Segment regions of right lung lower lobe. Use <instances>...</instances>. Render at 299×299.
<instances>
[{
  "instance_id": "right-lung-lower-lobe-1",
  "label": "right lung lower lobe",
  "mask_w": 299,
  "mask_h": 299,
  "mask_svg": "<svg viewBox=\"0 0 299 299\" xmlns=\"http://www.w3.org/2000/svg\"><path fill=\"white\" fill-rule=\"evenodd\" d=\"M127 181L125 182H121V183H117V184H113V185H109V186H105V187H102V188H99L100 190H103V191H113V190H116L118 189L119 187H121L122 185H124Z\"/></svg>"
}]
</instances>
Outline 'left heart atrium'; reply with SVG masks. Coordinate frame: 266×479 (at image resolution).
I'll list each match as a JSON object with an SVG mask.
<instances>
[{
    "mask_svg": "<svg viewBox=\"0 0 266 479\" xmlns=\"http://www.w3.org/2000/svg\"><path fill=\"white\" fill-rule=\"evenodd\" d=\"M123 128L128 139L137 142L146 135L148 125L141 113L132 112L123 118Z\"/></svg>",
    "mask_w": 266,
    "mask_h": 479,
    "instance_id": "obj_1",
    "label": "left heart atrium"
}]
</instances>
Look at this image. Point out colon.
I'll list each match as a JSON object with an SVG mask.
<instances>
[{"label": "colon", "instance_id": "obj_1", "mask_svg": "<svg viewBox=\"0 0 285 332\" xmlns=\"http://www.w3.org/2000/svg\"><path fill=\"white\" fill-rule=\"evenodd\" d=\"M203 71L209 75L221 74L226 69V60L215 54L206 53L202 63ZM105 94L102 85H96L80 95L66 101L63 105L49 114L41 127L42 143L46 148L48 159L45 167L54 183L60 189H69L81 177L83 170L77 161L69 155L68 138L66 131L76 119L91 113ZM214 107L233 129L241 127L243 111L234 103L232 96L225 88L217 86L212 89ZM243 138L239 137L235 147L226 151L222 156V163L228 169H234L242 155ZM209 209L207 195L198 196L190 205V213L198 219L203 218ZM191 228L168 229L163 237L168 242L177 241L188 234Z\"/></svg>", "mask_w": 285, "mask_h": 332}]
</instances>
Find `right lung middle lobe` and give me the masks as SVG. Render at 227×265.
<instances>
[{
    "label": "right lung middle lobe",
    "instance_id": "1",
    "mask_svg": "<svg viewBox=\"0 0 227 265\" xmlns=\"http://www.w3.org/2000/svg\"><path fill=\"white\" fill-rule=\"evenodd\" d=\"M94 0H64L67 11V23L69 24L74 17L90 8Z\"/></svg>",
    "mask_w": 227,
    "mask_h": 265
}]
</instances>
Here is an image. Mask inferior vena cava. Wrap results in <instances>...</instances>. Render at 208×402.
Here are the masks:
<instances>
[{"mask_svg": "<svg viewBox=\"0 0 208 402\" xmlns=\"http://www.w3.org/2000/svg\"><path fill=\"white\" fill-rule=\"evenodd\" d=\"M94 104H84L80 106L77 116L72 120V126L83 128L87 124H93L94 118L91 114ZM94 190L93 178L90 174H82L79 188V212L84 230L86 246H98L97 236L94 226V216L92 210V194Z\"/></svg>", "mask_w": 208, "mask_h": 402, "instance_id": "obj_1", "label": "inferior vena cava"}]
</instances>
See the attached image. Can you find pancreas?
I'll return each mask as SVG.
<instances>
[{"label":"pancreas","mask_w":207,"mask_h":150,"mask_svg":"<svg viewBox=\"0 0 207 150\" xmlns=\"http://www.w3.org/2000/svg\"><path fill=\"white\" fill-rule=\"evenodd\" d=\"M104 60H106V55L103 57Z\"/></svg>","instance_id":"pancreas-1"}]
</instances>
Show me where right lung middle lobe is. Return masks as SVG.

- What is being asked
Go through the data above and transcribe every entry exactly.

- Response area
Segment regions of right lung lower lobe. Use <instances>...</instances>. Render at 299×299.
<instances>
[{
  "instance_id": "right-lung-lower-lobe-1",
  "label": "right lung lower lobe",
  "mask_w": 299,
  "mask_h": 299,
  "mask_svg": "<svg viewBox=\"0 0 299 299\" xmlns=\"http://www.w3.org/2000/svg\"><path fill=\"white\" fill-rule=\"evenodd\" d=\"M127 181L125 182H121V183H117V184H113V185H109V186H105V187H102V188H99L100 190H103V191H113V190H116L118 189L119 187H121L122 185H124Z\"/></svg>"
}]
</instances>
Outline 'left heart atrium'; reply with SVG masks. Coordinate frame: 266×479 (at image resolution).
I'll list each match as a JSON object with an SVG mask.
<instances>
[{
    "mask_svg": "<svg viewBox=\"0 0 266 479\" xmlns=\"http://www.w3.org/2000/svg\"><path fill=\"white\" fill-rule=\"evenodd\" d=\"M123 128L128 139L137 142L146 135L148 125L141 113L132 112L123 118Z\"/></svg>",
    "mask_w": 266,
    "mask_h": 479,
    "instance_id": "obj_1",
    "label": "left heart atrium"
}]
</instances>
Look at this image. Point out colon.
I'll list each match as a JSON object with an SVG mask.
<instances>
[{"label": "colon", "instance_id": "obj_1", "mask_svg": "<svg viewBox=\"0 0 285 332\" xmlns=\"http://www.w3.org/2000/svg\"><path fill=\"white\" fill-rule=\"evenodd\" d=\"M203 71L209 75L221 74L226 69V60L215 54L206 53L202 63ZM105 94L102 85H96L80 95L66 101L63 105L49 114L41 127L42 143L46 148L48 159L45 167L54 183L60 189H69L81 177L83 170L77 161L69 155L68 138L66 131L76 119L91 113ZM214 107L233 129L241 127L243 111L234 103L232 96L225 88L217 86L212 89ZM243 138L239 137L235 147L226 151L222 156V163L228 169H234L242 155ZM209 209L207 195L198 196L190 205V213L198 219L203 218ZM191 228L168 229L163 237L168 242L177 241L188 234Z\"/></svg>", "mask_w": 285, "mask_h": 332}]
</instances>
Find `right lung middle lobe` and give me the masks as SVG. Render at 227×265.
<instances>
[{
    "label": "right lung middle lobe",
    "instance_id": "1",
    "mask_svg": "<svg viewBox=\"0 0 227 265\" xmlns=\"http://www.w3.org/2000/svg\"><path fill=\"white\" fill-rule=\"evenodd\" d=\"M94 0H64L67 11V23L69 24L74 17L90 8Z\"/></svg>",
    "mask_w": 227,
    "mask_h": 265
}]
</instances>
Here is an image. Mask inferior vena cava. Wrap results in <instances>...</instances>. Render at 208×402.
Here are the masks:
<instances>
[{"mask_svg": "<svg viewBox=\"0 0 208 402\" xmlns=\"http://www.w3.org/2000/svg\"><path fill=\"white\" fill-rule=\"evenodd\" d=\"M94 104H84L80 106L77 116L72 120V126L83 128L87 124H93L94 118L91 114ZM94 190L93 178L90 174H82L79 188V212L84 230L86 246H98L97 236L94 226V216L92 210V194Z\"/></svg>", "mask_w": 208, "mask_h": 402, "instance_id": "obj_1", "label": "inferior vena cava"}]
</instances>
See the attached image. Can you find pancreas?
I'll return each mask as SVG.
<instances>
[{"label":"pancreas","mask_w":207,"mask_h":150,"mask_svg":"<svg viewBox=\"0 0 207 150\" xmlns=\"http://www.w3.org/2000/svg\"><path fill=\"white\" fill-rule=\"evenodd\" d=\"M104 60H106V55L103 57Z\"/></svg>","instance_id":"pancreas-1"}]
</instances>
Show me where right lung middle lobe is. Return masks as SVG.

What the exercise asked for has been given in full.